| TRY IT |
Copy out exactly the stretch below, from the line with "5G FWA: la soluzione per una connettività" through the line with "变，进行个性化内容推荐等新体验。", both included; the pictures stay out.

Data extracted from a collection
%%

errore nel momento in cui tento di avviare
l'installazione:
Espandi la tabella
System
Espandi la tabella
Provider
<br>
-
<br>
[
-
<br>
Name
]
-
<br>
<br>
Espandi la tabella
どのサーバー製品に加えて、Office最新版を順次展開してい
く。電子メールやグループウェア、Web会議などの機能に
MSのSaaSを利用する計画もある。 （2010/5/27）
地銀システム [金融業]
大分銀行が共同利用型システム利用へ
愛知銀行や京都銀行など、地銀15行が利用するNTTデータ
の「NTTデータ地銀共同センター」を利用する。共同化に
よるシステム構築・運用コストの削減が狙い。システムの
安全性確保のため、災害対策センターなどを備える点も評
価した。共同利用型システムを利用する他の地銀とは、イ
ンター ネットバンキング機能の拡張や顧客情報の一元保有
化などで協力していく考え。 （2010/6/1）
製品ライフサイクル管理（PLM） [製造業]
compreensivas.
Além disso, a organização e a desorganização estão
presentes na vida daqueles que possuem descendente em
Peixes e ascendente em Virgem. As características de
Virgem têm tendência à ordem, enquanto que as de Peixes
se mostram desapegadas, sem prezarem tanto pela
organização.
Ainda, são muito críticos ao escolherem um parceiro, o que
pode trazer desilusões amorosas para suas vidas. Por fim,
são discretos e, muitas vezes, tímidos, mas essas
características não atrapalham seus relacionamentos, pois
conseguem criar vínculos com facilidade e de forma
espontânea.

%%
%%

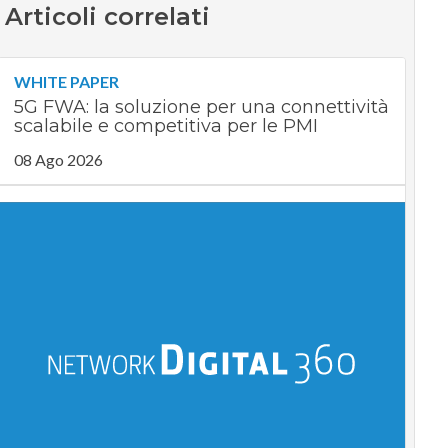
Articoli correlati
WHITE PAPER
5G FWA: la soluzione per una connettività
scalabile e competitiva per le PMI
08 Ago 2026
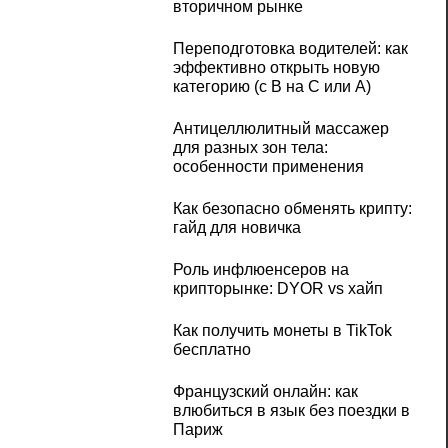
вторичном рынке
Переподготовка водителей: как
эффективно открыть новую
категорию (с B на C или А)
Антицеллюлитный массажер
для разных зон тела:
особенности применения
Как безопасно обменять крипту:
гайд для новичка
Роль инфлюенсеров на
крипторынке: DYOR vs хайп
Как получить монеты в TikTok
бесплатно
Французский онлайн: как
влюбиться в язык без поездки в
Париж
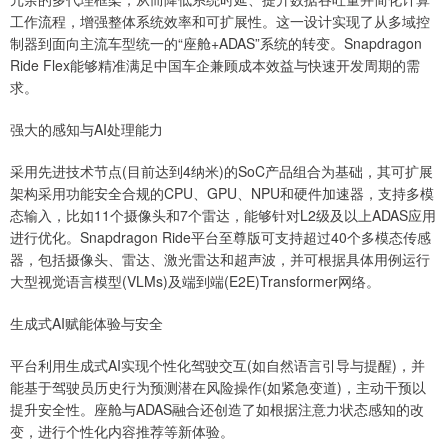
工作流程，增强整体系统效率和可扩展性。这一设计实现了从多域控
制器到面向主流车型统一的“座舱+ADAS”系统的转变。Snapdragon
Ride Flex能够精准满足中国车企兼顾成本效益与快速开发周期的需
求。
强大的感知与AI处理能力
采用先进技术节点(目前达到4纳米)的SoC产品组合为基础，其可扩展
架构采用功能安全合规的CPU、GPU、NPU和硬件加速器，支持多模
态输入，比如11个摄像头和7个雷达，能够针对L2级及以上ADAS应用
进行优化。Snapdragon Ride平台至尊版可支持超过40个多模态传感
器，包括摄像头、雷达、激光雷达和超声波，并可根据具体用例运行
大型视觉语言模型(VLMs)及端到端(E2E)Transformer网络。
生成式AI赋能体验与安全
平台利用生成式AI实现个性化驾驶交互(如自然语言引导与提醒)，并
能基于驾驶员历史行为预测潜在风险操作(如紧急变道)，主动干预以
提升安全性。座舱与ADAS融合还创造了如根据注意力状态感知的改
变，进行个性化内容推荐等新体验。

%%
%%

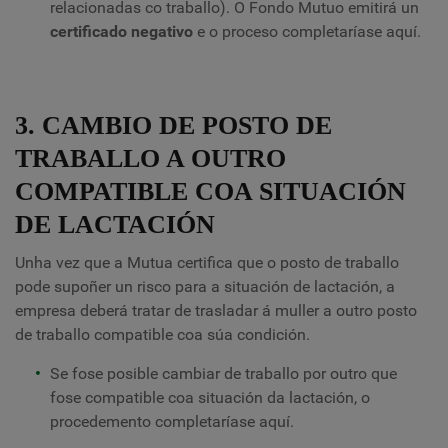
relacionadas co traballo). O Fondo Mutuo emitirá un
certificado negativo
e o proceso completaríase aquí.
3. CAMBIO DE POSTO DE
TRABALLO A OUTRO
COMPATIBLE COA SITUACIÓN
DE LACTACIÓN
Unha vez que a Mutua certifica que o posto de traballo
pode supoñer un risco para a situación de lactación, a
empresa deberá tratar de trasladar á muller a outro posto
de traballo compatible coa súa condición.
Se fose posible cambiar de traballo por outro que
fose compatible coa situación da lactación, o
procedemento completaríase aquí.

%%

| SOLUTION |
5G FWA: la soluzione per una connettività
scalabile e competitiva per le PMI
08 Ago 2026
вторичном рынке
Переподготовка водителей: как
эффективно открыть новую
категорию (с B на C или А)
Антицеллюлитный массажер
для разных зон тела:
особенности применения
Как безопасно обменять крипту:
гайд для новичка
Роль инфлюенсеров на
крипторынке: DYOR vs хайп
Как получить монеты в TikTok
бесплатно
Французский онлайн: как
влюбиться в язык без поездки в
Париж
工作流程，增强整体系统效率和可扩展性。这一设计实现了从多域控
制器到面向主流车型统一的“座舱+ADAS”系统的转变。Snapdragon
Ride Flex能够精准满足中国车企兼顾成本效益与快速开发周期的需
求。
强大的感知与AI处理能力
采用先进技术节点(目前达到4纳米)的SoC产品组合为基础，其可扩展
架构采用功能安全合规的CPU、GPU、NPU和硬件加速器，支持多模
态输入，比如11个摄像头和7个雷达，能够针对L2级及以上ADAS应用
进行优化。Snapdragon Ride平台至尊版可支持超过40个多模态传感
器，包括摄像头、雷达、激光雷达和超声波，并可根据具体用例运行
大型视觉语言模型(VLMs)及端到端(E2E)Transformer网络。
生成式AI赋能体验与安全
平台利用生成式AI实现个性化驾驶交互(如自然语言引导与提醒)，并
能基于驾驶员历史行为预测潜在风险操作(如紧急变道)，主动干预以
提升安全性。座舱与ADAS融合还创造了如根据注意力状态感知的改
变，进行个性化内容推荐等新体验。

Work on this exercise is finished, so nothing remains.